En los últimos meses, un número creciente de personas en Irlanda ha expresado su frustración por la dificultad continua de usar la marca de la vocal larga, conocida como síneadh fada, en sus nombres personales en varios sistemas oficiales. A pesar de las protecciones legales establecidas en virtud de la Ley de Lenguas Oficiales de 2003 y su enmienda de 2021, muchas personas, particularmente aquellas con nombres gaélicos, aún enfrentan desafíos al intentar ingresar sus nombres en plataformas digitales como sistemas bancarios, bases de datos gubernamentales y sistemas de reserva de aerolíneas.
La controversia surge del hecho de que, si bien la ley exige el reconocimiento del irlandés como idioma oficial, la implementación práctica se ha quedado atrás. Por ejemplo, la Oficina Central de Estadística (CSO) y otras agencias estatales a menudo no logran acomodar el síneadh fada en los campos de entrada de datos, lo que lleva a errores en los registros y demoras burocráticas.
Gráinne Ní Aodha, periodista de la Press Association, ha unido fuerzas con The Explainer, una serie de podcasts producida por The Journal, para investigar estas barreras sistémicas. En un episodio reciente, exploró cómo la falta de soporte tecnológico para el síneadh fada afecta la vida cotidiana. Entrevistó a varias personas que describieron el inconveniente de tener que cambiar sus nombres con fines administrativos, a veces incluso cambiando sus nombres legales para evitar complicaciones.
Un participante contó que se le negó el acceso a una cuenta bancaria porque el sistema no podía reconocer la ortografía correcta de su nombre, que incluía la marca de la vocal larga. El problema también ha llamado la atención de figuras políticas. Aengus Ó Snódaigh, un TD de Sinn Féin, presentó recientemente una propuesta de ley destinada a abordar esta brecha en la legislación.

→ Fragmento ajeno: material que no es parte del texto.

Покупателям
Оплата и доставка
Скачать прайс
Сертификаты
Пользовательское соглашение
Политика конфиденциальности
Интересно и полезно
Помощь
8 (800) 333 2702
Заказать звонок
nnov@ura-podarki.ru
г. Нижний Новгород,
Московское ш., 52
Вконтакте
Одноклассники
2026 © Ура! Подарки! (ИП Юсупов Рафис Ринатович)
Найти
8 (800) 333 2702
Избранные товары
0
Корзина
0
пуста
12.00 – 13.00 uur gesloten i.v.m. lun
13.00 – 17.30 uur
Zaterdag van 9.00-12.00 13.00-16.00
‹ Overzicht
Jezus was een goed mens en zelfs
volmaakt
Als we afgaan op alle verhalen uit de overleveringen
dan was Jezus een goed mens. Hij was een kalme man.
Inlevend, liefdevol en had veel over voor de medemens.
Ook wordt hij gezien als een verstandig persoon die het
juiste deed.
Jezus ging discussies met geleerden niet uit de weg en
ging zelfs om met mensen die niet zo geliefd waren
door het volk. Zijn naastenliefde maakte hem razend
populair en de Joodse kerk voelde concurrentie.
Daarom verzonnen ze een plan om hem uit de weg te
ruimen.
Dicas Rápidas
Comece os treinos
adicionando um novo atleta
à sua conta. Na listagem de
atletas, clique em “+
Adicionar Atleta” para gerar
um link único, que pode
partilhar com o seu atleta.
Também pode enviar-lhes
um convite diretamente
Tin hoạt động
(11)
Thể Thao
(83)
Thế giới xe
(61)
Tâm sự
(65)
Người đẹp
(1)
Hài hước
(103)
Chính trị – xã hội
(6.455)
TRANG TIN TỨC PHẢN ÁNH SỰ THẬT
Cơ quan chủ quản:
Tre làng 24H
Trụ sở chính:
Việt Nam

Su proyecto de ley requeriría que todas las organizaciones del sector público y privado que manejan información personal garanticen la compatibilidad con el síneadh fada. El proyecto de ley busca alinear la política nacional con los derechos garantizados en virtud de la Ley de Lenguas Oficiales, asegurando que se respete la diversidad lingüística en la infraestructura digital.
Los expertos legales han señalado que, si bien las leyes actuales proporcionan un marco para el reconocimiento del irlandés, carecen de disposiciones específicas con respecto a la tecnología y la gestión de datos. Como resultado, existe una desconexión entre las obligaciones legales y las realidades operativas. Algunos argumentan que la responsabilidad recae no solo en los legisladores, sino también en las compañías tecnológicas y los proveedores de servicios, que deben adaptar sus sistemas para satisfacer las necesidades de una población multilingüe. Mientras tanto, los grupos de defensa continúan presionando para una mayor conciencia y responsabilidad.

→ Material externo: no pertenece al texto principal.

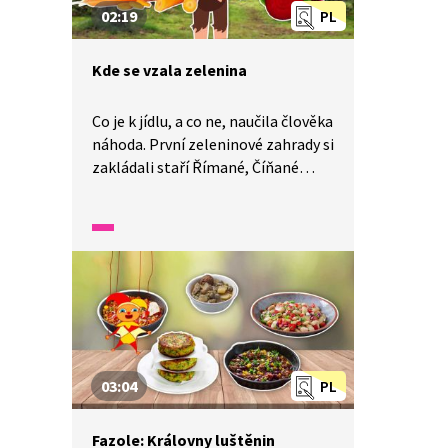
02:19
PL
Kde se vzala zelenina
Co je k jídlu, a co ne, naučila člověka
náhoda. První zeleninové zahrady si
zakládali staří Římané, Číňané
a Egypťané a pěstovali na nich
třeba hrách. Představte si, že dnes
na světě roste přes tisíc druhů
zeleniny. Ale jen z některých z nich
se dají připravit skvělé zeleninové
hranolky. Můžeme si usmažit
hranolky z mrkve, celeru, řepy
i batátu. K tomu si dáme třeba
zdravou omáčku neboli dip
03:04
PL
ze zakysané smetany, pažitky
a česneku. Mňam!
Fazole: Královny luštěnin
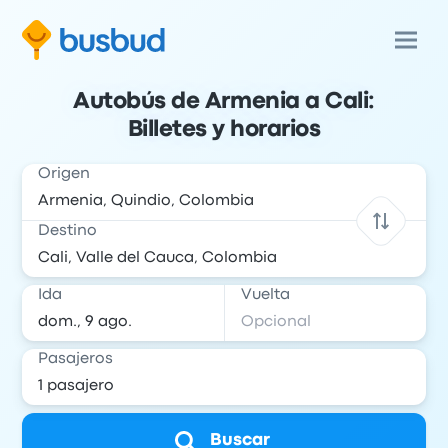
Autobús de Armenia a Cali:
Billetes y horarios
Origen
Destino
Ida
Vuelta
Pasajeros
Buscar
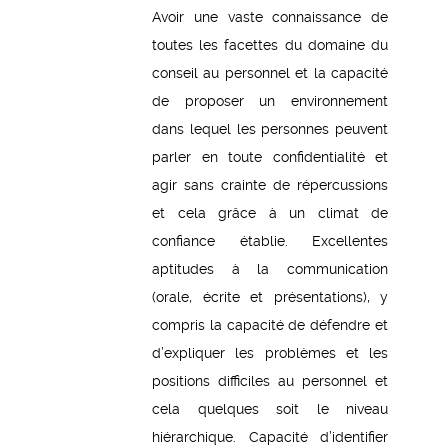
Avoir une vaste connaissance de
toutes les facettes du domaine du
conseil au personnel et la capacité
de proposer un environnement
dans lequel les personnes peuvent
parler en toute confidentialité et
agir sans crainte de répercussions
et cela grâce à un climat de
confiance établie. Excellentes
aptitudes à la communication
(orale, écrite et présentations), y
compris la capacité de défendre et
d’expliquer les problèmes et les
positions difficiles au personnel et
cela quelques soit le niveau
hiérarchique. Capacité d’identifier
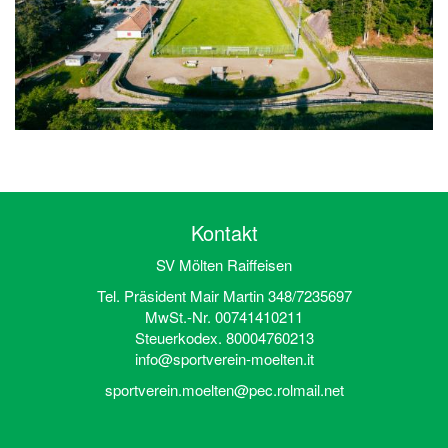
Kontakt
SV Mölten Raiffeisen
Tel. Präsident Mair Martin 348/7235697
MwSt.-Nr. 00741410211
Steuerkodex. 80004760213
info@sportverein-moelten.it
sportverein.moelten@pec.rolmail.net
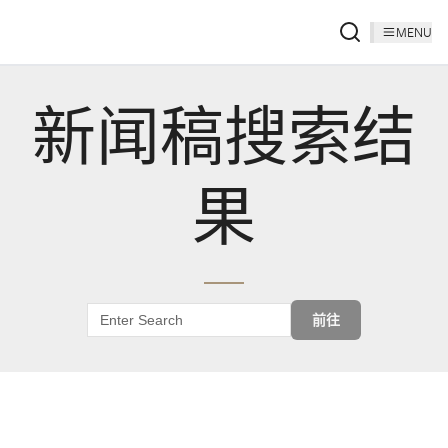
MENU
新闻稿搜索结
果
前往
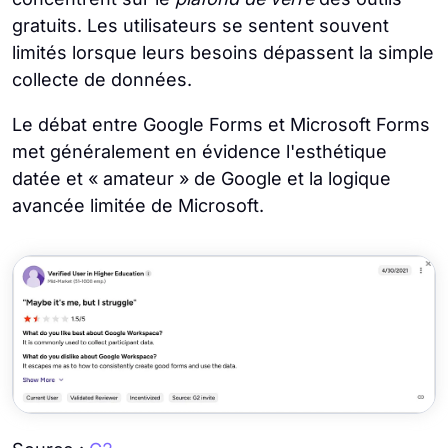
gratuits. Les utilisateurs se sentent souvent
limités lorsque leurs besoins dépassent la simple
collecte de données.
Le débat entre Google Forms et Microsoft Forms
met généralement en évidence l'esthétique
datée et « amateur » de Google et la logique
avancée limitée de Microsoft.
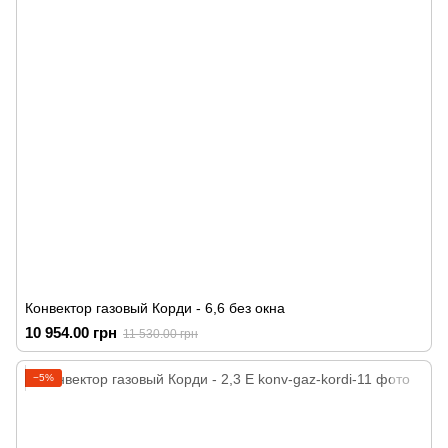
Конвектор газовый Корди - 6,6 без окна
10 954.00 грн
11 530.00 грн
−5%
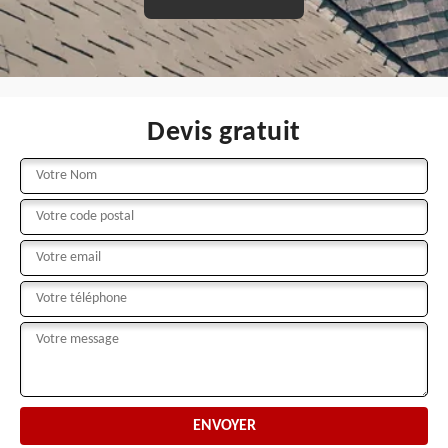
Devis gratuit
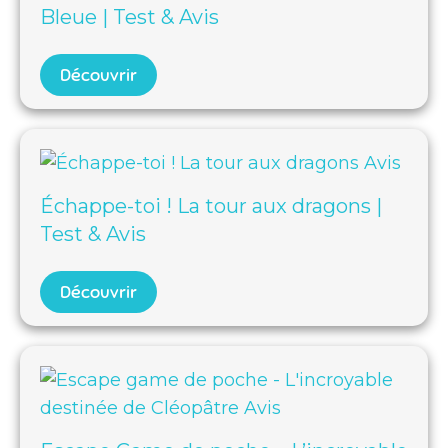
Bleue | Test & Avis
Découvrir
Échappe-toi ! La tour aux dragons |
Test & Avis
Découvrir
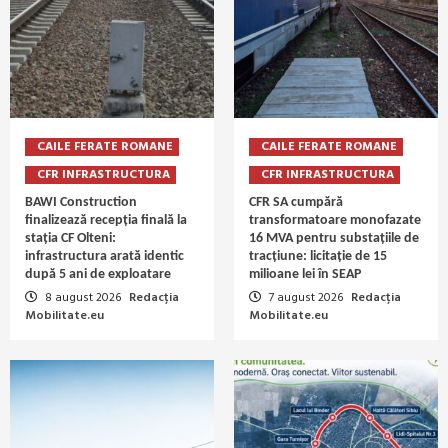
CAILE FERATE ROMANE
CAILE FERATE ROMANE
CFR INFRASTRUCTURA
CFR INFRASTRUCTURA
BAWI Construction
CFR SA cumpără
finalizează recepția finală la
transformatoare monofazate
stația CF Olteni:
16 MVA pentru substațiile de
infrastructura arată identic
tracțiune: licitație de 15
după 5 ani de exploatare
milioane lei în SEAP
8 august 2026
Redacția
7 august 2026
Redacția
Mobilitate.eu
Mobilitate.eu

Hasta que estos sistemas no se actualicen, los individuos seguirán atrapados en un ciclo de exclusión y tergiversación, socavando tanto su patrimonio cultural como su capacidad de participar plenamente en la vida cívica. A medida que continúa el debate, una cosa queda clara: el desafío de integrar el síneadh fada en la tecnología moderna no es simplemente un problema técnico, es una cuestión de respeto, inclusión y derecho a la autorrepresentación.